IN everyday life the shaman is not distinguishable from other people except by an occasionally haughty manner, but when he is engaged in communicating with spirits he has to make use of a special dress and special instruments. Of these the most important and the one in most general use is the shaman’s drum. It may be said that all over Siberia, where there is a shaman there is also a drum. The drum has the power of transporting the shaman to the superworld and of evoking spirits by its  sounds.

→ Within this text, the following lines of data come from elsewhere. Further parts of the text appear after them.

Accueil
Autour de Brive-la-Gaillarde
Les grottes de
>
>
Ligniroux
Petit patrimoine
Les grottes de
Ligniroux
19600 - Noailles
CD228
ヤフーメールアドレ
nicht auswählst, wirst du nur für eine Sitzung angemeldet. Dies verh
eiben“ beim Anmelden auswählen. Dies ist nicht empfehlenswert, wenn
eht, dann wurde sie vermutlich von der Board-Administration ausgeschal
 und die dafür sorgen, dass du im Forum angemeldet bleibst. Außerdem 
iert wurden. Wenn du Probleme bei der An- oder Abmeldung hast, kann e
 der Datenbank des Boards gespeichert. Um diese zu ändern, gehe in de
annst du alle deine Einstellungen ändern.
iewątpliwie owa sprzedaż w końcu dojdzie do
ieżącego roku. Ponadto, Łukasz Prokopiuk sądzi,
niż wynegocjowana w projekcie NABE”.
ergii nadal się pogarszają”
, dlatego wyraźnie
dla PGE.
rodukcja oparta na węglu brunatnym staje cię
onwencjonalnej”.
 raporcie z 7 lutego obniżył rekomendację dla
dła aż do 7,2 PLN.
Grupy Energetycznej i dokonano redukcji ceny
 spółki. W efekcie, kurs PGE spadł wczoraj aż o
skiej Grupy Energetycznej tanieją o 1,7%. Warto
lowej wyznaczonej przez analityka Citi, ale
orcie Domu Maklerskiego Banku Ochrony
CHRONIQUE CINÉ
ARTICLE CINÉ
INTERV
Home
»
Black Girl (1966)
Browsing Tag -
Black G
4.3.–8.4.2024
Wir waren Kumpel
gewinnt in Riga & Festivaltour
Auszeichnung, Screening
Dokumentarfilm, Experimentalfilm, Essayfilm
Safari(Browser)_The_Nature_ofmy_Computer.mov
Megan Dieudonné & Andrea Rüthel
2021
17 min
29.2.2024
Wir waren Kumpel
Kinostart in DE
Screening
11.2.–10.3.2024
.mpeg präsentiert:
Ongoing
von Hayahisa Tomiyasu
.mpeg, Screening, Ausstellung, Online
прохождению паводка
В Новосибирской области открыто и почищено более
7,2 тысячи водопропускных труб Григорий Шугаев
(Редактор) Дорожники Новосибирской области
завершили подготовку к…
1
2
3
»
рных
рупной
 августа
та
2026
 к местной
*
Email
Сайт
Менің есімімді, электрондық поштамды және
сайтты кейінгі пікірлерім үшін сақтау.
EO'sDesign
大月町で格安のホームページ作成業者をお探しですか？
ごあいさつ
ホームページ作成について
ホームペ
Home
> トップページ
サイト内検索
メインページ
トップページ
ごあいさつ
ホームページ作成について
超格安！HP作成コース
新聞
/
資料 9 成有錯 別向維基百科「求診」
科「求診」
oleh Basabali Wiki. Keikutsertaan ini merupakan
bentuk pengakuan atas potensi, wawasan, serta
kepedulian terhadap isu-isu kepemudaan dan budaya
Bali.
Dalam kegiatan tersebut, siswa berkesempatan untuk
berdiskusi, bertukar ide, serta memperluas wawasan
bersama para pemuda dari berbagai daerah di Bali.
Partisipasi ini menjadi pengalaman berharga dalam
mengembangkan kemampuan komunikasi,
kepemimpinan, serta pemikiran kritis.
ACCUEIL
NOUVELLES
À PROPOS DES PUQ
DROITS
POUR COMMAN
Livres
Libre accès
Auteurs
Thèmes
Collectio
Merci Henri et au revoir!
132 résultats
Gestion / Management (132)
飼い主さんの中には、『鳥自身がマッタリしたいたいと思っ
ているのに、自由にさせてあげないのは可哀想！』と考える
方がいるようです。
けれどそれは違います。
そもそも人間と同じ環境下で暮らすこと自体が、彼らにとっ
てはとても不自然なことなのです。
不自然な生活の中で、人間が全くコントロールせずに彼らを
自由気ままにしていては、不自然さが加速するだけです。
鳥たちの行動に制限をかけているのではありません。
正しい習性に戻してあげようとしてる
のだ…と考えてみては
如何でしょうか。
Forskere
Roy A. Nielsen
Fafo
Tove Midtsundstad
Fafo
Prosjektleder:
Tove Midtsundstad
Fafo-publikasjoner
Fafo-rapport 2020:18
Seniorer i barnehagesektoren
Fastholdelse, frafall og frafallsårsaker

Authors of the eighteenth century, like Pallas and Krasheninnikoff, pay great attention to the shaman’s accessories. Though they have probably only been attracted by their picturesque side, yet their  descriptions are very valuable in view of the modern attempt to reach the primitive mind through its symbolical forms of expression. Shashkoff [1] enumerates the following items as indispensable to the shaman’s dress all over Siberia-the coat, the mask, the cap, and the copper or iron plate on the breast. The Samoyed tadibey substitute for the mask a handkerchief tied over the eyes, so that they can  penetrate into the spirit-world by their inner sight. This use of a handkerchief is also mentioned by Wierbicki, who says that the shamans of northern Altai wear one round the forehead to keep the hair out of the eyes. These four accessories-the coat, the mask, the cap, and the iron plate-are used by the Neo-Siberians only, since among Palaeo-Siberians the dress is much less complicated.Each tribe has, moreover, some particular object which plays the chief part in the shamanistic ceremony.